Still, it took two stadiums to replace Rosenblatt. Across town Tuesday night, the Omaha Storm Chasers -- rebranded with a catchy name last year when the club left Rosenblatt -- beat Memphis 2-0.
As much as the legacy of the old park survives downtown, part of Omaha baseball history moved with the minor league club. Its new stadium, Werner Park, pays tribute to local legends Johnny Rosenblatt, another former mayor who gave his name to the historic venue that now sits empty, and Bob Gibson.
In fact, Steve Rosenblatt, Johnny's son, traveled to Omaha not for the Tuesday opening of TD Ameritrade Park but last week for the Werner Park unveiling.
Martie Cordaro, general manager of the Storm Chasers, felt the pain, too, that came with this baseball divorce. The Storm Chasers could not co-exist with the college event. The CWS simply grew too large.
"I would tell you," Cordaro said, "I'm very surprised we ended [up] staying here."

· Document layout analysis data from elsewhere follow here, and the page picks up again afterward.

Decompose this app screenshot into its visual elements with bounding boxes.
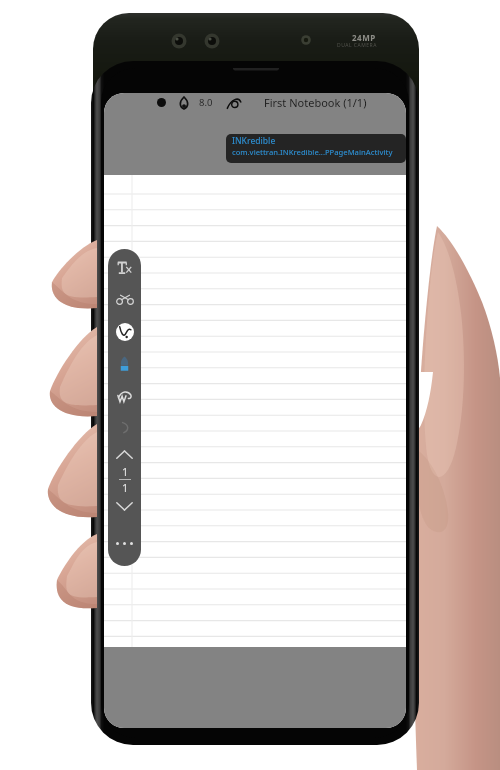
button[interactable]: Page 1 of 1 (108, 464, 141, 494)
button[interactable]: Highlighter (108, 349, 141, 379)
staticText: 1 (122, 464, 129, 479)
button[interactable]: More options (108, 528, 141, 558)
staticText: com.viettran.INKredible...PPageMainActiv… (232, 147, 393, 157)
button[interactable]: Pen (108, 317, 141, 347)
button[interactable]: Undo (108, 412, 141, 442)
button[interactable]: Previous page (108, 439, 141, 469)
button[interactable]: Text tool (108, 253, 141, 283)
button[interactable]: Next page (108, 491, 141, 521)
staticText: 8.0 (199, 96, 213, 109)
staticText: 24MP (352, 32, 376, 43)
staticText: DUAL CAMERA (337, 42, 377, 49)
staticText: 1 (122, 480, 129, 494)
button[interactable]: Lasso select (108, 285, 141, 315)
button[interactable]: Eraser (108, 381, 141, 411)
staticText: First Notebook (1/1) (264, 95, 367, 110)
staticText: INKredible (232, 135, 276, 147)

That famous, old-school organ from Rosenblatt also made its way to TD Ameritrade Park, although by a circuitous route. It belonged to the Storm Chasers, who donated it to the city, according to Cordaro. The city placed it downtown.
So this week, all is well again in Omaha baseball.
"Good things [don't] come easy," said Diesing, of the organizing committee. "We're moving into the future, and what we've got is something, I think, that's going to blow everybody away."